Questa mattina, invece, la Santa Messa celebrata dal Vescovo Mons. Serafino Parisi in onore della festa della Madonna di Conflenti. Il Vescovo ha preso parte anche alla processione insieme a tanti sacerdoti della Diocesi di Lamezia Terme, Sindaci dei comuni del comprensorio e autorità civili e militari. Ad accompagnarla, la banda “città di Girifalco” e tanti fedeli. Questa sera, alle 23:30 la statua della Madonna scenderà dalla nicchia. Mentre, lunedì, a conclusione dei festeggiamenti, sarà ricollocata nella sua “casa”.

Il discorso del Sindaco: “Davanti a lei siamo tutti uguali”
Il sindaco. Emilio Francesco D’Assisi, ha pronunciato il suo primo discorso in questa veste durante la celebrazione e ha parlato della festa come “un Capodanno; la vita di ogni conflentese - infatti - viene scandita dai festeggiamenti in onore della Madonna della Quercia: qui finisce il nostro anno e da qui parte il conto alla rovescia in vista del prossimo “Juarnu a Madonna”. Ci siamo impegnati tutti e tutte; non solo l’amministrazione, ma tutta la comunità; decine e decine di volontari. Perché chi tiene a Conflenti veramente, vuole che questi giorni siano perfetti e che l’accoglienza a tutti voi sia la migliore possibile. Speriamo di esserci riusciti e perdonateci se qualcosa non è proprio come ve la sareste aspettata”.

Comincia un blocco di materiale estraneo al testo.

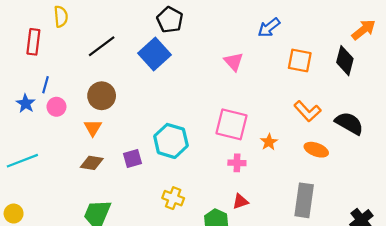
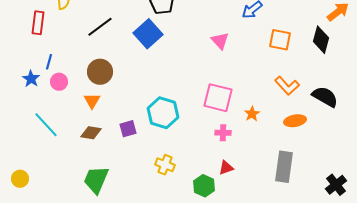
orange ellipse: (316, 150) -> (295, 121), turned -30
cyan line: (22, 161) -> (46, 125), moved, turned 68

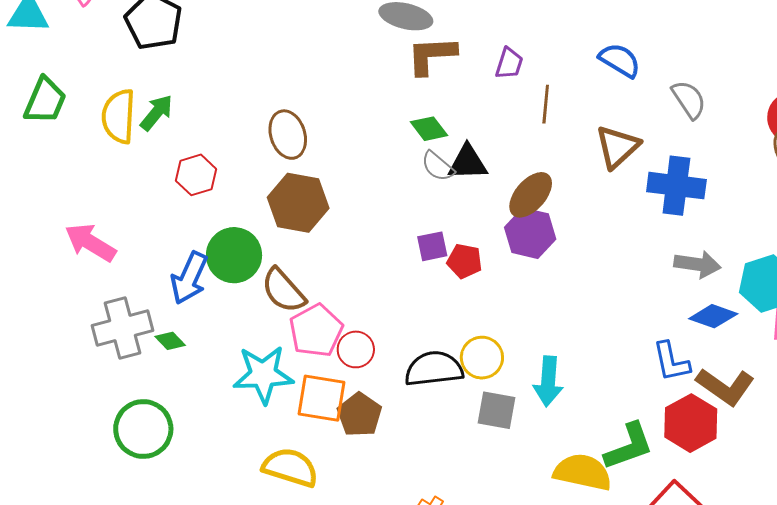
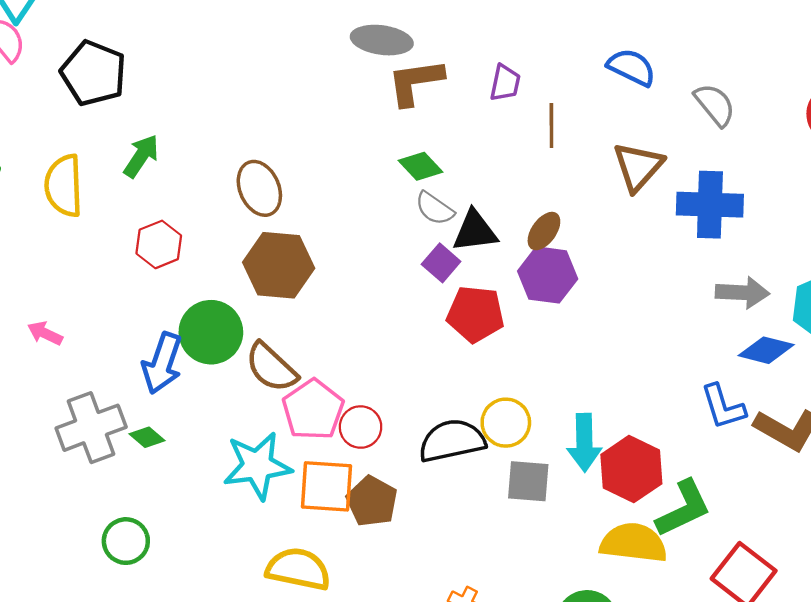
green arrow: (157, 113) -> (141, 156), moved
black triangle: (468, 163) -> (475, 231), moved
brown ellipse: (531, 195) -> (544, 231), size x0.7
pink arrow: (90, 243) -> (45, 333), size x0.6
purple square: (432, 246) -> (441, 263), moved, turned -32
red pentagon: (465, 261) -> (475, 314), size x1.4
red hexagon: (691, 423) -> (631, 469), moved
green circle: (143, 429) -> (126, 541), size x0.7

“Siamo qui - ha detto - al cospetto di quella che tutti noi consideriamo la nostra Mamma. C’è chi chiede salute, chi felicità, chi prosperità, chi pace… chi miracoli. Tutti uniti davanti a Lei, senza nessuna distinzione. Davanti a lei siamo tutti uguali, proprio come da bambini, insieme ai nostri fratelli e sorelle, lo eravamo davanti ai nostri genitori. Io, se me lo permettete, davanti a Lei vorrei pregare perché dia a questa nostra comunità unità e quel senso di reciproca fratellanza che, purtroppo, a volte ci manca e che, però, potrebbe fare la differenza”. Un pensiero poi, da parte del primo cittadino ai giovani e agli immigrati. Infine, i ringraziamenti al rettore don Adamo Castagnaro e all’Arma dei carabinieri e a tutti i volontari.
I festeggiamenti civili
Domenica 28 Agosto, alle 21 sul sagrato della Basilica, come da tradizione si terrà il concerto bandistico quest'anno a cura del complesso bandistico “città di Girifalco”. Nel borgo, illuminato a festa, si sta svolgendo anche la tradizionale fiera di prodotti tipici e non solo, altro appuntamento mancato nei due anni passati. I festeggiamenti si concluderanno lunedì 29 Agosto con il concerto di Aleandro Baldi.